I now work in a different pet store and I have found a very nice 50 or 60 gallon tank and I am thinking of getting it, cycling it, and then transferring my parrot cichlid in there with other american cichlids such as convicts.

Now here's the problem:

This parrot cichlid, who now measures about 4 or 5 inches, is highly agressive. When I get close to the tank he bangs himself against the glass trying to bite me, and when I put my hand in, he snaps my hand(though it doesn't hurt me).

I was wondering, if I change tanks and put him in a larger one with other cichlids such as convicts, would he attack them all or would he behave because it is no longer HIS territory but a new one?

Thanks


----------



## Peeps

Well that just depends on the parrot. Cons are very aggressive so it may work out. Some parrots can be very nasty. Mine is semi-aggressive. I have mine with an oscar. But the cons, if they are bigger should be able to fend for themselves. If not you will have to keep that parrot alone I guess. The only thing you can do is try. How big is your parrot? If you have a bigger tank it may work out.


----------



## emc7

cons generally hold their own with any SA fish. Its usually the "blood parrot" that has issues because they can't really bite down. But the real parrot cichlid, this guy. http://www.atlantaaquarium.com/forum/viewtopic.php?pid=18026#p18026 , might bash the cons.


----------



## mariannelev

Thanks everyone! I guess I will try it. My parrot is about 4 inches long so far, and is probably around a year old since it had been at the pet store for at least 6 months when I got it, and it came from another pet store where it had been before.

I was thinking of getting something like a 60 gallon tank, maybe larger depending, is that alright? I don't intend to put a high amount of fish in it, only a few american cichlids other than my parrot.

Oh, and strangely enough, my parrot's mouth is not deformed to the point where it can't bite down at all, I've actually seen it close its mouth a few times and it's shape is not as irregular as others I've seen.


----------



## Peeps

> Oh, and strangely enough, my parrot's mouth is not deformed to the point where it can't bite down at all, I've actually seen it close its mouth a few times and it's shape is not as irregular as others I've seen.

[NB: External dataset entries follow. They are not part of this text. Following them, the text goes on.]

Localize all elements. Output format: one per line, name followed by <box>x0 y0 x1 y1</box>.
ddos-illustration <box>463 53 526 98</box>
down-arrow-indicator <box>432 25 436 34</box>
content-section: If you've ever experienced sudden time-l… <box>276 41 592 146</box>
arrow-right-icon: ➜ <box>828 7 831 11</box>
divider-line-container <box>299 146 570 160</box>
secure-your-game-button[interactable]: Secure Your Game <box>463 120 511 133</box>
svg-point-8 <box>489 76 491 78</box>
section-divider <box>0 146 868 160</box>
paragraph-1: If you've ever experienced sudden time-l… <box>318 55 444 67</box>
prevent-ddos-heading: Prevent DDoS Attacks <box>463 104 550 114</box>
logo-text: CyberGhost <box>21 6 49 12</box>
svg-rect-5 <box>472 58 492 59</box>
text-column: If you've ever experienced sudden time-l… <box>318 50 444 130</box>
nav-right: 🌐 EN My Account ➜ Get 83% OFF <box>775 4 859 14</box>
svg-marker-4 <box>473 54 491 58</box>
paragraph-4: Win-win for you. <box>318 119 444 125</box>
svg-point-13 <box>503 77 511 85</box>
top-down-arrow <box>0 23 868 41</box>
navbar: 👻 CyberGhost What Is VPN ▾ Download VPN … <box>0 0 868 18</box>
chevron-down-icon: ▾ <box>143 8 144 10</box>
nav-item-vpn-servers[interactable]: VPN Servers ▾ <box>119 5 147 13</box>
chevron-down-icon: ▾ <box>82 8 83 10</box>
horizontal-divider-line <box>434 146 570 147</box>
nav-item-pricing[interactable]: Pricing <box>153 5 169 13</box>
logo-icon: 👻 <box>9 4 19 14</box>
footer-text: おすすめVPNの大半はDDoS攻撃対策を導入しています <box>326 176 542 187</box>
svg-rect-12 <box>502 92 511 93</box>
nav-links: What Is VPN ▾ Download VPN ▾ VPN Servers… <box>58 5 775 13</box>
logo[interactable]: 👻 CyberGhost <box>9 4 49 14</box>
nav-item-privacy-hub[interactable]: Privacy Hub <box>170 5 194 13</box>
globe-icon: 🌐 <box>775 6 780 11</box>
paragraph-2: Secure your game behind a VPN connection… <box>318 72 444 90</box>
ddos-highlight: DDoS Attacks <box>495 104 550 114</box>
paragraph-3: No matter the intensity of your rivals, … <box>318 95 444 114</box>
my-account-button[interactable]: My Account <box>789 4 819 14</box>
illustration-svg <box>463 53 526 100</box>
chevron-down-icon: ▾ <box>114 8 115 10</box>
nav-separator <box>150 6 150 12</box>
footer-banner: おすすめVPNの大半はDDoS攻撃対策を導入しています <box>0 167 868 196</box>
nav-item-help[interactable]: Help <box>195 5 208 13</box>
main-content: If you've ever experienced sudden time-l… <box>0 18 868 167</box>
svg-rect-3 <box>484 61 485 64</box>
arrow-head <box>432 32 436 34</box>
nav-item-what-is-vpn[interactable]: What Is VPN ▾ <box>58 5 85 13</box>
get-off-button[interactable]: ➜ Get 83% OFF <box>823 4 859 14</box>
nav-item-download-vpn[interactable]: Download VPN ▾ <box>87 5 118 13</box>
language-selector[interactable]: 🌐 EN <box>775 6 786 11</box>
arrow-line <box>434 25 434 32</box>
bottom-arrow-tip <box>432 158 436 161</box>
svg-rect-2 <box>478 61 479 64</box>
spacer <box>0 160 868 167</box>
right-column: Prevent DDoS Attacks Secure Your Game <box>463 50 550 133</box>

I know what your talking about. Some are normal shape. 60 gallons does not give you much room with centrals because of their aggression. I would get a 75 gallon personally. But it sounds to me like you have a very aggressive parrot. It may still chase the others.


----------



## emc7

S. Americans usually "agree" on territorial divisions after a period of displaying, jaw-locking and otherwise deciding whose boss. Watch for blood and pull any fish with real damage before it gets killed. But often they will settle down on opposite ends of the tank with no problems until someone decides to breed.


----------